Harvard should win in court. But academia still needs a reckoning.
Harvard University looks likely to win its legal battle against the Trump administration over foreign student visas and many of the school's grants and contracts, and it deserves to. The administration's escalating attack on the university (and, by extension, the rest of higher education) is clumsily executed, disdainful of due process and inimical to American principles of free speech, free association and free inquiry. It is also a strategic mistake.
China, America's biggest geostrategic rival, has four times as many people as the United States, which means four times as many bright strivers with the potential to create the next big thing. Yet, the United States has been able to fight above its weight class, economically and militarily, because it has had the benefit of being an open society.
China's intrusive authoritarian bureaucracy stifles the creativity of the country's vast talent pool, while America imports the best and brightest students from all over the world and allows them to use their abilities to the fullest. This difference helps explain why the United States continues to lead the world in many of the industries of the future and generate lifesaving medical breakthroughs.
So it is easy to agree with the many university presidents who recently wrote in an open letter: 'The price of abridging the defining freedoms of American higher education will be paid by our students and our society.'
At the same time, no one in academia should confuse winning the legal battle against the present White House with triumphing in the larger war that conservatives are waging on higher education. U.S. universities are vulnerable, and they are in for a long fight for public support.

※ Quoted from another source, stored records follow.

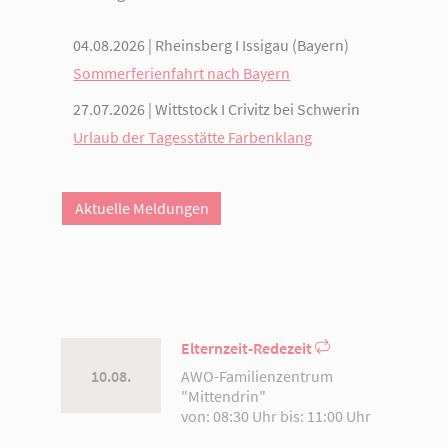
04.08.2026 | Rheinsberg I Issigau (Bayern)
Sommerferienfahrt nach Bayern
27.07.2026 | Wittstock I Crivitz bei Schwerin
Urlaub der Tagesstätte Farbenklang
Aktuelle Meldungen
Elternzeit-Redezeit
AWO-Familienzentrum
10.08.
"Mittendrin"
von: 08:30 Uhr bis: 11:00 Uhr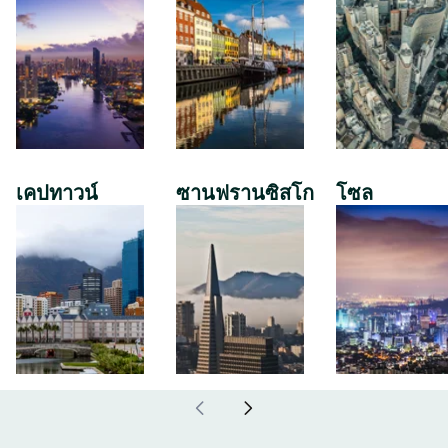
เคปทาวน์
ซานฟรานซิสโก
โซล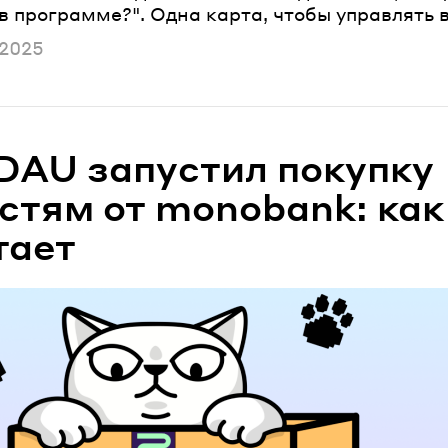
в программе?". Одна карта, чтобы управлять 
ано
 2025
AU запустил покупку
стям от monobank: как
тает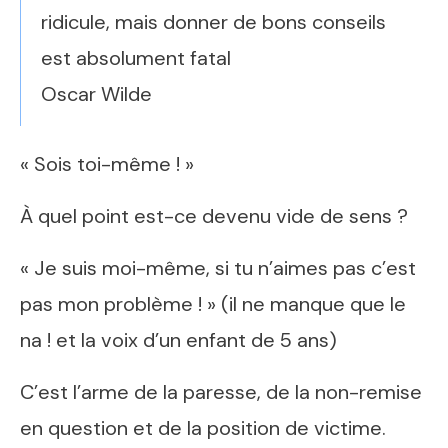
ridicule, mais donner de bons conseils
est absolument fatal
Oscar Wilde
« Sois toi-même ! »
À quel point est-ce devenu vide de sens ?
« Je suis moi-même, si tu n’aimes pas c’est
pas mon problème ! » (il ne manque que le
na ! et la voix d’un enfant de 5 ans)
C’est l’arme de la paresse, de la non-remise
en question et de la position de victime.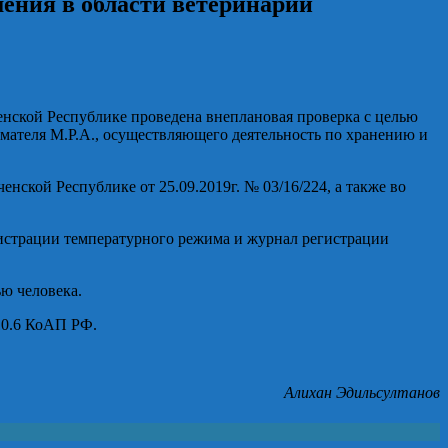
ения в области ветеринарии
ченской Республике проведена внеплановая проверка с целью
мателя М.Р.А., осуществляющего деятельность по хранению и
ской Республике от 25.09.2019г. № 03/16/224, а также во
истрации температурного режима и журнал регистрации
ю человека.
10.6 КоАП РФ.
Алихан Эдильсултанов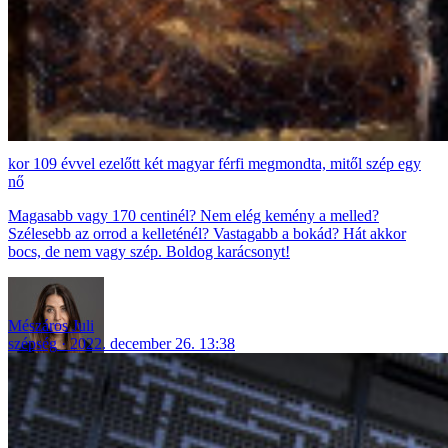
109 évvel ezelőtt két magyar férfi megmondta, mitől szép egy
nő
Magasabb vagy 170 centinél? Nem elég kemény a melled?
Szélesebb az orrod a kelleténél? Vastagabb a bokád? Hát akkor
bocs, de nem vagy szép. Boldog karácsonyt!
Mészáros Juli
szépség
2022. december 26. 13:38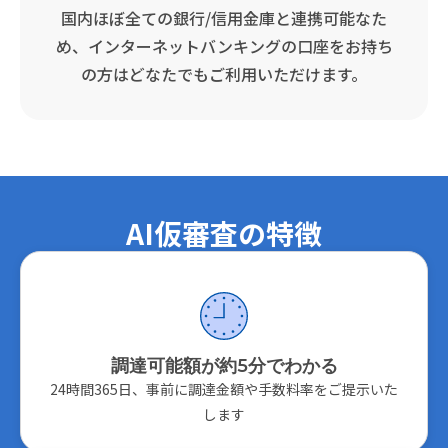
国内ほぼ全ての銀行/信用金庫と連携可能なた
め、インターネットバンキングの口座をお持ち
の方はどなたでもご利用いただけます。
AI仮審査の特徴
調達可能額が約5分でわかる
24時間365日、事前に調達金額や手数料率をご提示いた
します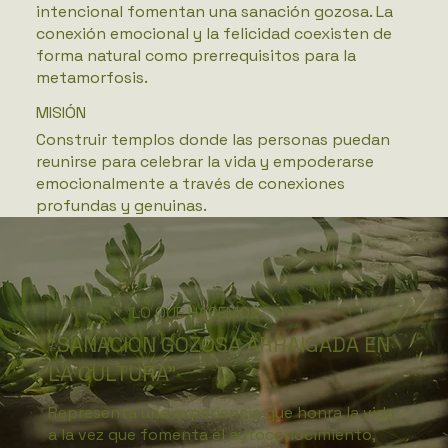
intencional fomentan una sanación gozosa. La
conexión emocional y la felicidad coexisten de
forma natural como prerrequisitos para la
metamorfosis.
MISIÓN
Construir templos donde las personas puedan
reunirse para celebrar la vida y empoderarse
emocionalmente a través de conexiones
profundas y genuinas.
LO QUE HACEMOS
“SANACIÓN GOZOSA ARRAIGADA EN
LA CULTURA”
Representa una experiencia que honra la vida
a la vez que fomenta el autoconocimiento,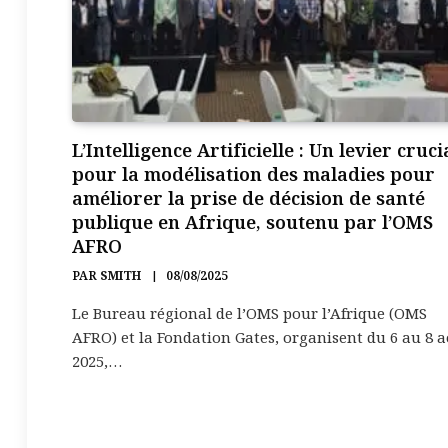
L’Intelligence Artificielle : Un levier cruci
pour la modélisation des maladies pour
améliorer la prise de décision de santé
publique en Afrique, soutenu par l’OMS
AFRO
PAR
SMITH
08/08/2025
Le Bureau régional de l’OMS pour l’Afrique (OMS
AFRO) et la Fondation Gates, organisent du 6 au 8 
2025,…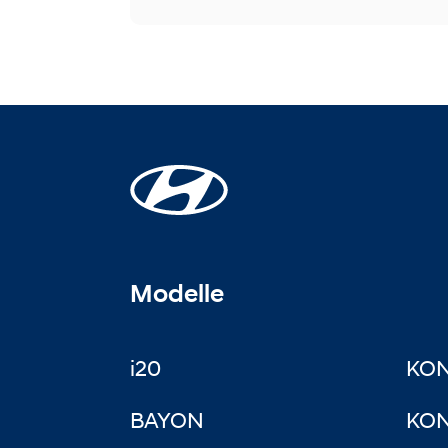
Modelle
i20
KO
BAYON
KON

In the past decade, trust in higher education has dropped precipitously. Ten years ago, a robust majority of Americans told Gallup they had a 'great deal' or 'quite a lot' of confidence in higher education; today, only one-third of Americans say the same. Meanwhile, the share who say they have 'very little' confidence or 'none' has risen to 32 percent from 10 percent. The fact that their targets are no longer particularly popular has made it easier for Republicans — in state government as well as in the White House — to attack the foundations of academic independence.
The rising cost of college and the declining wage premium for college graduates might have contributed to this shift. Lingering anger about the covid-19 pandemic aimed at public health authorities and other academic elites could be a factor. The most common complaint among universities' detractors is that they have become too politicized — especially favoring left-wing or progressive thinking.
Academics justly protest that this perception is exaggerated, that most professors teach technical subject matter, not political ideologies. Yet the exaggeration has formed around a large grain of truth.
In a recent survey by the Foundation for Individual Rights and Expression, almost half of conservative faculty said they regularly 'can't express their opinion on a subject because of how other faculty, students, or the administration would respond.' But not only conservatives feel this way. Students and faculty of all political stripes now frequently report that they self-censor on campus when politically controversial topics come up in class, online or in conversations with other students.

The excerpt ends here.